First the Instruction and data TLB caches are invalidated using the INVLPG instruction. This cleans out the TLB entry for the code page. The page table entry is then made ring 3 accessible (user bit set). A private mapping to the physical page is created, i.e. another virtual page which maps to the same physical page is created. This private mapping is used to write a RET instruction to the code page. This RET is called using the normal mapping. It immediately causes a return to the next instruction after the call, and at the same time has also loaded the instruction TLB with an entry corresponding the normal mapping, which is user mode accessible. The private mapping is used to replace the RET with the original contents. Since we have used the private mapping for inserting/removing the RET, there is no entry in the data TLB corresponding to the normal mapping, only the private mapping is cached (in the data TLB). The page table entry now has its user/supervisor bit cleared (ring 3 not accessible). Now control is transferred to the level 3 code.

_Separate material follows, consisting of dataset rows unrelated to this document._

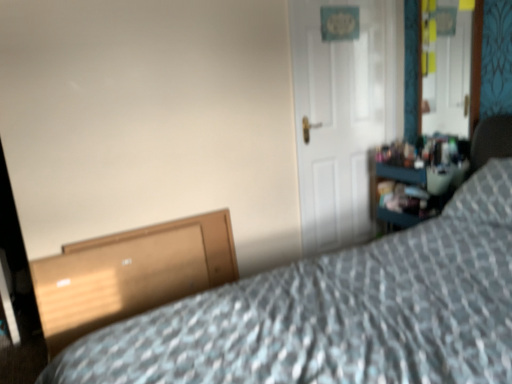 At what (x,y) coordinates should I click in order to perform the action: click on patterned fabric bed at lower right. Please return your answer as a coordinate pair (x, y). Looking at the image, I should click on [338, 312].

Describe the element at coordinates (452, 70) in the screenshot. I see `metallic mirror at upper right` at that location.

The image size is (512, 384). Find the location of `wooden file cabinet at lower left`. wooden file cabinet at lower left is located at coordinates (130, 274).

Where is `white matte door at center`? The height and width of the screenshot is (384, 512). white matte door at center is located at coordinates tap(343, 114).

What do you see at coordinates (343, 114) in the screenshot?
I see `white matte door at center` at bounding box center [343, 114].

At what (x,y) coordinates should I click in order to perform the action: click on wooden dresser at right. Please return your answer as a coordinate pair (x, y). This screenshot has width=512, height=384. Looking at the image, I should click on (425, 180).

Based on their positions, is wooden file cabinet at lower left located to the left or right of metallic mirror at upper right?

Clearly, wooden file cabinet at lower left is on the left of metallic mirror at upper right in the image.

Is wooden file cabinet at lower left beside metallic mirror at upper right?

No, wooden file cabinet at lower left is not making contact with metallic mirror at upper right.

Code can continue to be fetched and executed from the page, as the TLB entry is marked as ring 3 accessible, and has not been updated yet (NOTE: it is the responsibility of the system programmer to maintain coherency, and the TLB will not be updated automatically when the PTE is updated). However, when there is an attempt to read/write from the page, there is no corresponding entry in the data TLB. Hence the access will refer to the PTE which has the U/S bit cleared. As a result, the access will cause a page fault. This will enable the VMM to detect self modifying/reading code and take appropriate action.

At any moment, the instruction TLB entry for the page may be removed by the processor (as per the TLB caching techniques involved). In this case, if there is an attempt to execute code from the page, page fault will occur which will trap to the VMM. The VMM can then repeat the above procedure.
The above schemes are only a general approach to dynamic recompiling. Implementation details may vary widely from the aforementioned schemes depending on the virtualization solution being used. For example, VMware provides direct execution for ring 2, 3 code and invokes the binary translation unit for PL 0, 1 code [5].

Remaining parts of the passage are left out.